Friday, December 9, 2011

Virginia: A Model for Administering the Death Penalty

Virginia should be the model for administering the death penalty nationwide.  In Virginia the death penalty is more than a symbolic penalty.  Death sentences are reviewed and carried out. The death penalty is a deterrent in Virginia.

Virginia inmates spend half the time, 7.1 years, from sentencing to execution than the average wait nationally, and the relatively large number of executions and fewer death sentences here has left just 11 killers on death row, reported the Richmond Times-Dispatch.


Virginia's tally through 2010 — 108 executions out of 149 death sentences — is in large part a result of fewer reversals, historically at least, by the Virginia Supreme Court and the 4th U.S. Circuit Courts of Appeals.

By comparison, California, which has conducted just 13 executions since 1977, has a death-row population of more than 700, among them Alfredo Prieto, condemned in 1992 for the rape and murder of a 15-year-old girl in Ontario, Calif.

From 1977 through 2010, fewer people were sentenced to death in Virginia than in other states with similar populations: Ohio, 230; North Carolina, 443; and Georgia 321. Virginia's per-capita execution rate, however, ranks fourth nationally. Alabama and South Carolina, with populations roughly half the size of Virginia, sentenced to death 439 and 194 people, respectively, during the same period.

Robert Blecker, a professor at the New York School of Law, supports execution for the worst offenders and said that on its face, Virginia's record appears to be exemplary.

"It is a ratio to which all states with a death penalty should aspire," Blecker told the Times-Disptach. Blecker is the author of the recently published "Let the Great Axe Fall," based in part on 12 years interviewing hundreds of killers at the District of Columbia's former Lorton Reformatory in Fairfax County.

"I heard stories from guys who murdered in D.C. but would not in Virginia because of 'what that state has waiting for me.' I can tell you that the guys feared Virginia's death penalty — whether from the high ratio, or for other reasons," he said.

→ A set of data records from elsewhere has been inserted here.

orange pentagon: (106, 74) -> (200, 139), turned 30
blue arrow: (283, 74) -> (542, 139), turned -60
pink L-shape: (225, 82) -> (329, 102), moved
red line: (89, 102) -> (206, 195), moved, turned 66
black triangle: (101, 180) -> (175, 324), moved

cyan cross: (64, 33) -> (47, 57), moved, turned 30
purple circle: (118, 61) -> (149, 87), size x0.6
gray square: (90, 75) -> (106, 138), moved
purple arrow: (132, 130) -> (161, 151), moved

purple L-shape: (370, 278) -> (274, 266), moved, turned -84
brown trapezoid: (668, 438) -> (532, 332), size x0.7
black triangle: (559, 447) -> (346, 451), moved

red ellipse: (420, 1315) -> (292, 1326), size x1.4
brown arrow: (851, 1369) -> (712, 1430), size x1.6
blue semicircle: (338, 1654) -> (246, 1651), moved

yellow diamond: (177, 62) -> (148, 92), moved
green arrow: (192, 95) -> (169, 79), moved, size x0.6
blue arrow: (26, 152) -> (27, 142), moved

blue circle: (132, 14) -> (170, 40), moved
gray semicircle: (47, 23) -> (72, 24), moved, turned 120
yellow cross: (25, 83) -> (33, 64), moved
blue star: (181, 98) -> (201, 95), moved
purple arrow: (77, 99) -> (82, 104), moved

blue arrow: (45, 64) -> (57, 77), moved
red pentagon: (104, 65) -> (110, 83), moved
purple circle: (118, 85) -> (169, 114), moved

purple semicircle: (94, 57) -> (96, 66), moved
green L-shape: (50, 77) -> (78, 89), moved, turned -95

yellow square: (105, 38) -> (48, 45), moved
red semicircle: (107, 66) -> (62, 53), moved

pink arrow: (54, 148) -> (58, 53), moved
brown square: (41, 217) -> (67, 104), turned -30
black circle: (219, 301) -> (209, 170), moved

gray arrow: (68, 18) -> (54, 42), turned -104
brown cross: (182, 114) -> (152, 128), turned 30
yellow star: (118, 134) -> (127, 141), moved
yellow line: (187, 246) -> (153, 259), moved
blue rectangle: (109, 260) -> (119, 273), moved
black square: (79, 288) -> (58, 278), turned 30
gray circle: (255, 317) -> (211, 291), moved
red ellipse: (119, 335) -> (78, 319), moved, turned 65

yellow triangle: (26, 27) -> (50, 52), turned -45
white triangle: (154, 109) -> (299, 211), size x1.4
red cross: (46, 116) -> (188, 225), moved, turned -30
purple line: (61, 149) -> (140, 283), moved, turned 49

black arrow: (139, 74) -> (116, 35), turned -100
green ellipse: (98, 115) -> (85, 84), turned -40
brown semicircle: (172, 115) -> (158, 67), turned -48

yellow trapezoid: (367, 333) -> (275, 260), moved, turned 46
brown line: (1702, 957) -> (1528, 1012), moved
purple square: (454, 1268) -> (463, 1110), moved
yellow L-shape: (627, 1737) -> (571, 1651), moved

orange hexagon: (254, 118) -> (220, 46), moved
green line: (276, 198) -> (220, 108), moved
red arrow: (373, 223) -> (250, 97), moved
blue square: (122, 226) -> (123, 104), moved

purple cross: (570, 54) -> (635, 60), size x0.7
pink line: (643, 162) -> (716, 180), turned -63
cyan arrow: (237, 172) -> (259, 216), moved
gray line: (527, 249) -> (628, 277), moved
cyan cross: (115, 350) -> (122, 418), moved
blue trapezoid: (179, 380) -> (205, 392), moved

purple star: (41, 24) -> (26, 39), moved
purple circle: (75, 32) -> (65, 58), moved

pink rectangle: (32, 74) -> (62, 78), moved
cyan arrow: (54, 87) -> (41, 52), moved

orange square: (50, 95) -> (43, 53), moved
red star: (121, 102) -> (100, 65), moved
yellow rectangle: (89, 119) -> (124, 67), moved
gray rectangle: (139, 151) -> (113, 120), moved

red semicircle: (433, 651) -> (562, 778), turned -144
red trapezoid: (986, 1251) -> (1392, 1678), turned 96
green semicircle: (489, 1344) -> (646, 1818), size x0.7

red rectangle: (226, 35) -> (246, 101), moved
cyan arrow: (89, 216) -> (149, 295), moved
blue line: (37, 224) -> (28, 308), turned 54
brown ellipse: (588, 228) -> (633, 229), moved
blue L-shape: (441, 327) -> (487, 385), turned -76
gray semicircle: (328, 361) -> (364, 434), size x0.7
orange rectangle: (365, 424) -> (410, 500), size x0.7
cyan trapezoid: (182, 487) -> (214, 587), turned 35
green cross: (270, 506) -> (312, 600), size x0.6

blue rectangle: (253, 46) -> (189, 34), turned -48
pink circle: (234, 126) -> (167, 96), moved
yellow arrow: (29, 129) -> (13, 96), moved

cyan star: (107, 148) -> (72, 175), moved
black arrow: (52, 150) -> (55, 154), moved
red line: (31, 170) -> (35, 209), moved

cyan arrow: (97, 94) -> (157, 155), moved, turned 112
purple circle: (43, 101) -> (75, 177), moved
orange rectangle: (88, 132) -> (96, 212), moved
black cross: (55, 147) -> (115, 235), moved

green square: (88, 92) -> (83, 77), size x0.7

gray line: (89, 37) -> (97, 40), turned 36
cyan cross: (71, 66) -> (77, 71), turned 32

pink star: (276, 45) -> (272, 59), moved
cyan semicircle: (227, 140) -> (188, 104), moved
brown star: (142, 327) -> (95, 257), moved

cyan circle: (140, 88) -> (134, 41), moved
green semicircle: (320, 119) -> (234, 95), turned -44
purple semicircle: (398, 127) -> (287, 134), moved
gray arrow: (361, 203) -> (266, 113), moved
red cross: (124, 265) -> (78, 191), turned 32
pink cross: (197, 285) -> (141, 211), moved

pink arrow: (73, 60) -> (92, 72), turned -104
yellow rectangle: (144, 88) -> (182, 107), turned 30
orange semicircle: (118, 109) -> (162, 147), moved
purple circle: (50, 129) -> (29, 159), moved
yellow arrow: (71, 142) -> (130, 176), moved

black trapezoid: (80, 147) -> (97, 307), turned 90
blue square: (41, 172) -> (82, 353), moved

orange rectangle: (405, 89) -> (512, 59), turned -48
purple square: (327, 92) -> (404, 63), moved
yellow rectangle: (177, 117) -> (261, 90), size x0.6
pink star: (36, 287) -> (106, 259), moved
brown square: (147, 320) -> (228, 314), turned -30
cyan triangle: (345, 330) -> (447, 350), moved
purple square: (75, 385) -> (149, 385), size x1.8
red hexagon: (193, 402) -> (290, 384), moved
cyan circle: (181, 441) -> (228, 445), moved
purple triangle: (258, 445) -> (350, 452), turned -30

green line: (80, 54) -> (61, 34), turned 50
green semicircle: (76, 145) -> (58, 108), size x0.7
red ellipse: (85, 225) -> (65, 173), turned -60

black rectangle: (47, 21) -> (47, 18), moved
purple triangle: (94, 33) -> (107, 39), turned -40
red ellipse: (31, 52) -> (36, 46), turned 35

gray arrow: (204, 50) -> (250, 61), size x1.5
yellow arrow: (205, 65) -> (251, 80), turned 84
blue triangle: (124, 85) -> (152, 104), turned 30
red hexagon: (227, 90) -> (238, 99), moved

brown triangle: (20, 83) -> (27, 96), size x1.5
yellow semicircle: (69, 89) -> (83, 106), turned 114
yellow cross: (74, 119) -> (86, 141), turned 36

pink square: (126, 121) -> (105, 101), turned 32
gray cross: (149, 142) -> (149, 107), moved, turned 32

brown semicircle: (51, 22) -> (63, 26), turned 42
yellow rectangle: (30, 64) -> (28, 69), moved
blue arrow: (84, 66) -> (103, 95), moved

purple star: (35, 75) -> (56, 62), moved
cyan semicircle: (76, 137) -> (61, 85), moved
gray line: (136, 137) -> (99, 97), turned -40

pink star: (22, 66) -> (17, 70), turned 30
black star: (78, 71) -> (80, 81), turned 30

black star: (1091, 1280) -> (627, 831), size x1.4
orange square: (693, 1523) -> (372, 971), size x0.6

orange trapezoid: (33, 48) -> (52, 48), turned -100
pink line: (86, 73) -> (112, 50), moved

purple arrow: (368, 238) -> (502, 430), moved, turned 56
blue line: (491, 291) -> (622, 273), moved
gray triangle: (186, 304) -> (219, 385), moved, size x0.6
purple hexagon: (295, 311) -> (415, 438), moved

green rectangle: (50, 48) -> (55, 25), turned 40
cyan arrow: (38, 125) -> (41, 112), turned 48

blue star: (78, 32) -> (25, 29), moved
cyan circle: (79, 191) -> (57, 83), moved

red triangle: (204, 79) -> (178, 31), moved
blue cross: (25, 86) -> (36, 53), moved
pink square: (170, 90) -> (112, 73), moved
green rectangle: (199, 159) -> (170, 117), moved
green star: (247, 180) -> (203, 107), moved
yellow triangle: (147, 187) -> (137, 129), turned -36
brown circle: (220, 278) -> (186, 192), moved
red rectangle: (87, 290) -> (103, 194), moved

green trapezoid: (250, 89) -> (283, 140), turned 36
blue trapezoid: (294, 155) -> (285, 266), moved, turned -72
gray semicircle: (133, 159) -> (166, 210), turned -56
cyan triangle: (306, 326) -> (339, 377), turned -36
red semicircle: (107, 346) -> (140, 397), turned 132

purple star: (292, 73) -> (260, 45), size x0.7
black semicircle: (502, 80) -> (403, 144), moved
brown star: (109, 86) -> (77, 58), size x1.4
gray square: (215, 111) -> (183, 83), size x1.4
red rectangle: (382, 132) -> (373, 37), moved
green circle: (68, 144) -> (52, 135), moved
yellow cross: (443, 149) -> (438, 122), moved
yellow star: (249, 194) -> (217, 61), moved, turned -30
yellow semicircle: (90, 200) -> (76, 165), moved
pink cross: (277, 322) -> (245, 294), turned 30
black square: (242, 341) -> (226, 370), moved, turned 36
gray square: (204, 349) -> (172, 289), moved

Blecker said fewer death-case reversals by appeals courts here does not necessarily mean they are not doing a good job reviewing cases — it could mean that abolitionist judges in other parts of the country are finding too many errors.

"No trial is perfect," Blecker said. The question is whether errors were serious enough to have changed the outcome. He said judges on some appeals courts are using minor errors as pretexts for reversals.

"It could be that the 4th Circuit is really calling it accurately," he told the Times-Dispatch.

But, said Blecker, Virginia's execution ratio could obscure problems.

"We should condemn very, very few to death, and execute almost all of them," he said. He said it appeared that Virginia, with 15 death-eligible crimes, might want to cull the list.

"Ideally, the legislature should construct a death-penalty statute that truly isolates only the worst of the worst of the worst," he said.